• **The records**:
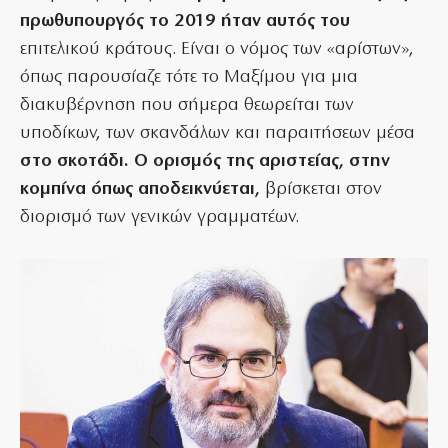
πρωθυπουργός το 2019 ήταν αυτός του
επιτελικού κράτους. Είναι ο νόμος των «αρίστων»,
όπως παρουσίαζε τότε το Μαξίμου για μια
διακυβέρνηση που σήμερα θεωρείται των
υποδίκων, των σκανδάλων και παραιτήσεων μέσα
στο σκοτάδι. Ο ορισμός της αριστείας, στην
κομπίνα όπως αποδεικνύεται,
βρίσκεται στον
διορισμό των γενικών γραμματέων.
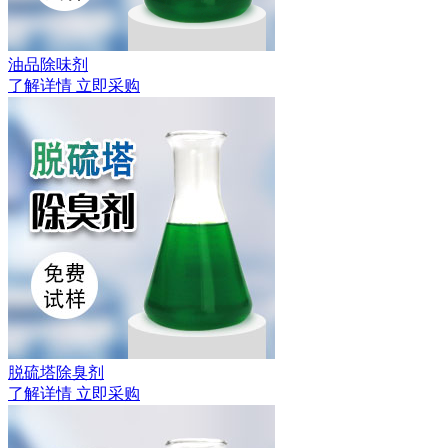
油品除味剂
了解详情
立即采购
脱硫塔除臭剂
了解详情
立即采购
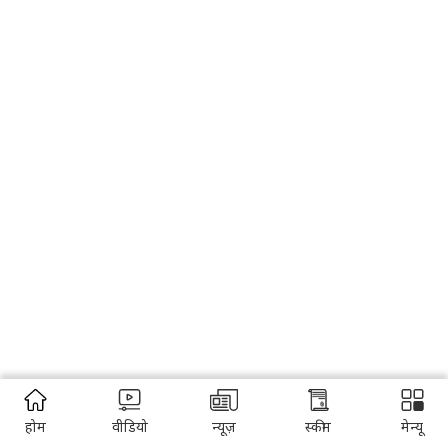
होम
वीडियो
न्यूज़
स्कीम
मेन्यू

• **What needs to be done**: For every line above, produce an exact transcription that omits the images.

• **Exercise result**:
πρωθυπουργός το 2019 ήταν αυτός του
επιτελικού κράτους. Είναι ο νόμος των «αρίστων»,
όπως παρουσίαζε τότε το Μαξίμου για μια
διακυβέρνηση που σήμερα θεωρείται των
υποδίκων, των σκανδάλων και παραιτήσεων μέσα
στο σκοτάδι. Ο ορισμός της αριστείας, στην
κομπίνα όπως αποδεικνύεται,
βρίσκεται στον
διορισμό των γενικών γραμματέων.
油品除味剂
了解详情
立即采购
脱硫塔除臭剂
了解详情
立即采购
होम
वीडियो
न्यूज़
स्कीम
मेन्यू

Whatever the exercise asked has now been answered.